Results are identical — same formulas, same conventions. The equivalent spreadsheet functions are: =AVERAGE() for mean, =MEDIAN() for median, =MODE.SNGL() or =MODE.MULT() for mode, and =MAX()-MIN() for range. Use this calculator when you want a fast answer without opening a spreadsheet, or when teaching students who don't yet know spreadsheet functions. Use Excel/Sheets when you need to keep the data for further analysis or build charts.

This calculator expects numeric values separated by commas. Blanks and non-numeric tokens are silently skipped — they don't count toward n, mean, median, mode or range. In practice, decide on a missing-data policy before calculating: (1) list-wise deletion (skip the missing observations) is what this tool does by default; (2) mean imputation (replace missing with the dataset mean) is acceptable for exploratory work but biases inferential analyses. Never enter '0' as a placeholder for missing — it distorts every statistic.

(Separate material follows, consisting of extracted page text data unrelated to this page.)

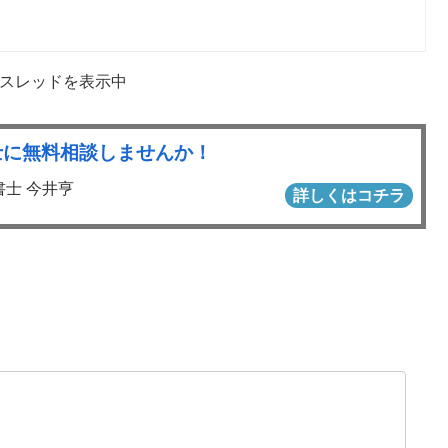
信スレッドを表示中
士に無料相談しませんか！
書士 今井亨
詳しくはコチラ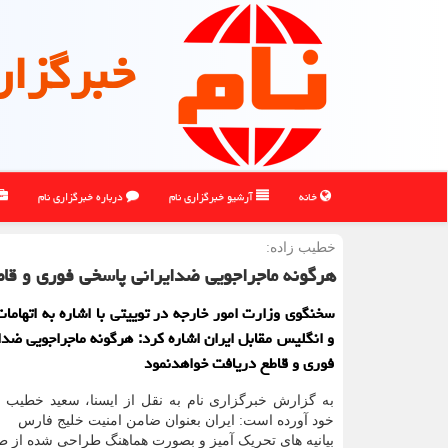
خبرگزار
خانه
آرشیو خبرگزاری نام
درباره خبرگزاری نام
خطیب زاده:
هرگونه ماجراجویی ضدایرانی پاسخی فوری و قاط
سخنگوی وزارت امور خارجه در توییتی با اشاره به اتهامات
و انگلیس مقابل ایران اشاره کرد: هرگونه ماجراجویی ضدا
فوری و قاطع دریافت خواهدنمود
به گزارش خبرگزاری نام به نقل از ایسنا، سعید خطیب ز
خود آورده است: ایران بعنوان ضامن امنیت خلیج فارس
بیانیه های تحریک آمیز و بصورت هماهنگ طراحی شده از 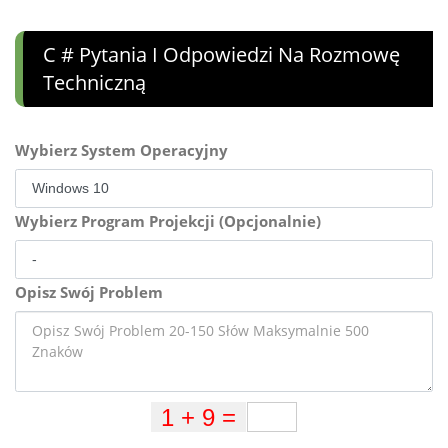
C # Pytania I Odpowiedzi Na Rozmowę
Techniczną
Wybierz System Operacyjny
Wybierz Program Projekcji (Opcjonalnie)
Opisz Swój Problem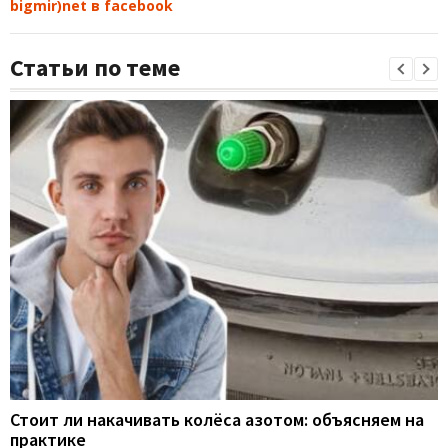
bigmir)net в facebook
Статьи по теме
Стоит ли накачивать колёса азотом: объясняем на
практике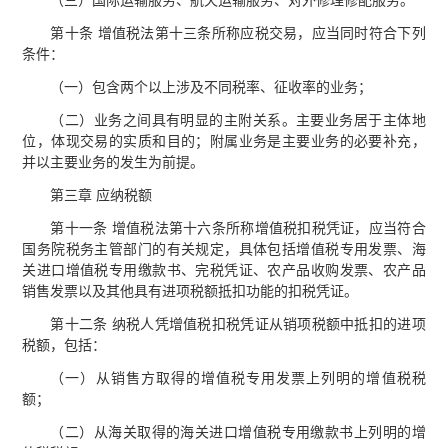
（三）国际运输服务、航天运输服务、对外修理修配服务。
第十条 增值税法第十三条所称应税交易，应当同时符合下列
条件：
（一）包含两个以上涉及不同税率、征收率的业务；
（二）业务之间具有明显的主附关系。主要业务居于主体地
位，体现交易的实质和目的；附属业务是主要业务的必要补充，
并以主要业务的发生为前提。
第三章 应纳税额
第十一条 增值税法第十六条所称增值税扣税凭证，应当符合
国务院税务主管部门的有关规定，具体包括增值税专用发票、海
关进口增值税专用缴款书、完税凭证、农产品收购发票、农产品
销售发票以及其他具有进项税额抵扣功能的扣税凭证。
第十二条 纳税人凭增值税扣税凭证从销项税额中抵扣的进项
税额，包括：
（一）从销售方取得的增值税专用发票上列明的增值税税
额；
（二）从海关取得的海关进口增值税专用缴款书上列明的增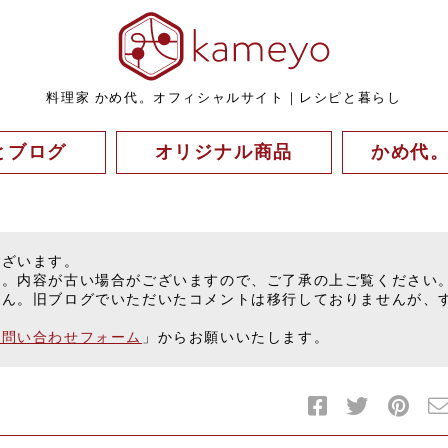
料理家 かめ代。オフィシャルサイト｜レシピと暮らし
とブログ
オリジナル商品
かめ代
ございます。
す。内容が古い場合がございますので、ご了承の上ご覧ください
せん。旧ブログでいただいたコメントは移行しておりませんが、
お問い合わせフォーム
」からお願いいたします。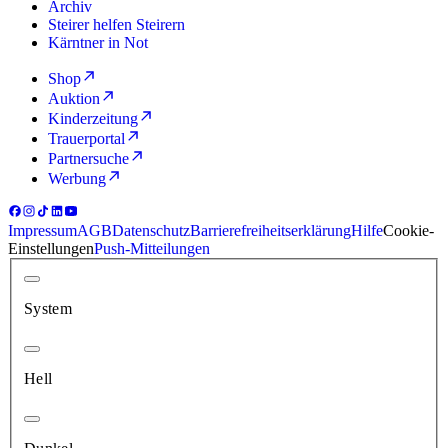
Archiv
Steirer helfen Steirern
Kärntner in Not
Shop
Auktion
Kinderzeitung
Trauerportal
Partnersuche
Werbung
Impressum
AGB
Datenschutz
Barrierefreiheitserklärung
Hilfe
Cookie-
Einstellungen
Push-Mitteilungen
System
Hell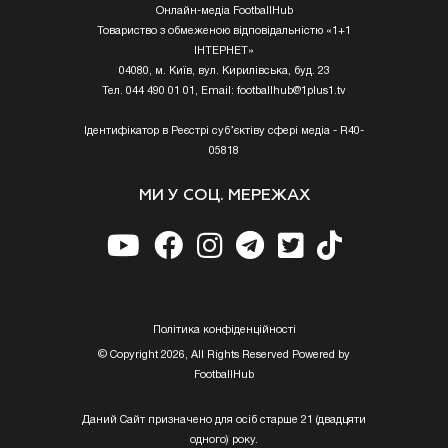
Онлайн-медіа FootballHub
Товариство з обмеженою відповідальністю «1+1
ІНТЕРНЕТ»
04080, м. Київ, вул. Кирилівська, буд. 23
Тел. 044 490 01 01, Email:
footballhub@1plus1.tv
Ідентифікатор в Реєстрі суб’єктіву сфері медіа - R40-
05818
МИ У СОЦ. МЕРЕЖАХ
Полiтика конфiденцiйностi
© Copyright 2026, All Rights Reserved Powered by
FootballHub
Даний Сайт призначено для осіб старше 21 (двадцяти
одного) року.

Yes to both. Calculations use IEEE 754 double-precision floating point (~15–17 significant digits), matching what Excel, Google Sheets, R, and Python NumPy return. All calculations run client-side in your browser — your data never leaves your device, is not transmitted to any server, and is not logged or stored anywhere. You can safely use this tool with confidential data such as student grades, patient measurements, or financial figures.